■ **WHAT IS NEEDED**
Only one stretch of the data should be retyped: the lines from the line containing "Ventev 10W Wireless" through the line containing "ACCREDITATIONS". Keep pictures out of it.

■ **SOURCE MATERIAL**
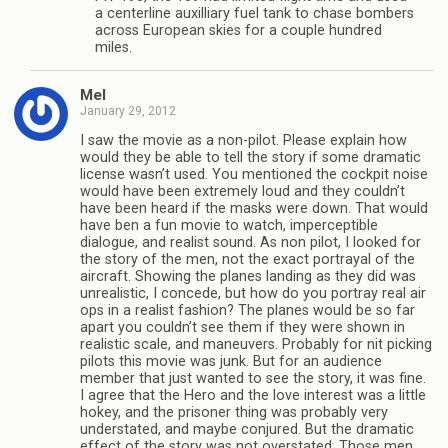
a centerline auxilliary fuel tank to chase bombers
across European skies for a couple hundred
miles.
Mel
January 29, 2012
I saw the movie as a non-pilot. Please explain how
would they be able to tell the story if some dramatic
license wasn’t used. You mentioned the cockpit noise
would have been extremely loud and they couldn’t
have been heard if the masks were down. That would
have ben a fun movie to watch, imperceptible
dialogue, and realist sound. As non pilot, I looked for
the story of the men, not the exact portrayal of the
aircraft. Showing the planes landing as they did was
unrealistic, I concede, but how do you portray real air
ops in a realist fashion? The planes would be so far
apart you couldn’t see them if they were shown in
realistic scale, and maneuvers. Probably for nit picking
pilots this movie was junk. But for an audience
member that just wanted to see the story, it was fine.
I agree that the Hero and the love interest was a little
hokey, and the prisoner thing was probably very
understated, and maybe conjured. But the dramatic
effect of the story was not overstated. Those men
---
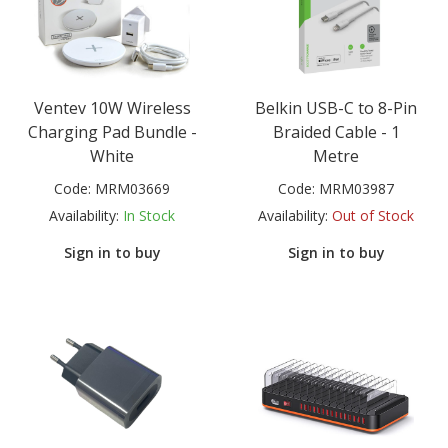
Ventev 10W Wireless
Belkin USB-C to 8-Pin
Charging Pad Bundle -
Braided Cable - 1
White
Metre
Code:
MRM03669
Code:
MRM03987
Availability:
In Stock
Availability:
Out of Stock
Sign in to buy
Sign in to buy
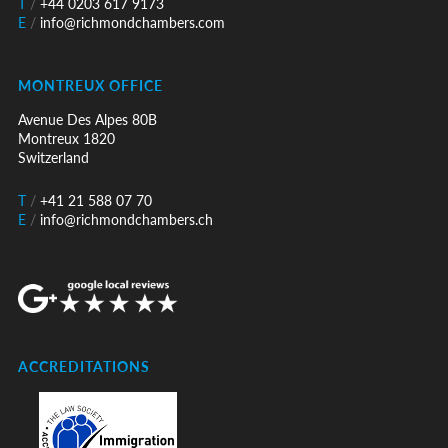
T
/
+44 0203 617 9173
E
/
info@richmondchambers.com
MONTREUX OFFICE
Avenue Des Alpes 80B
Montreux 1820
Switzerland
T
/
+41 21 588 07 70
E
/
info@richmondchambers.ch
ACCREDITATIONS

■ **SOLUTION FOR THIS PROBLEM**
Ventev 10W Wireless
Belkin USB-C to 8-Pin
Charging Pad Bundle -
Braided Cable - 1
White
Metre
Code:
MRM03669
Code:
MRM03987
Availability:
In Stock
Availability:
Out of Stock
Sign in to buy
Sign in to buy
T
/
+44 0203 617 9173
E
/
info@richmondchambers.com
MONTREUX OFFICE
Avenue Des Alpes 80B
Montreux 1820
Switzerland
T
/
+41 21 588 07 70
E
/
info@richmondchambers.ch
ACCREDITATIONS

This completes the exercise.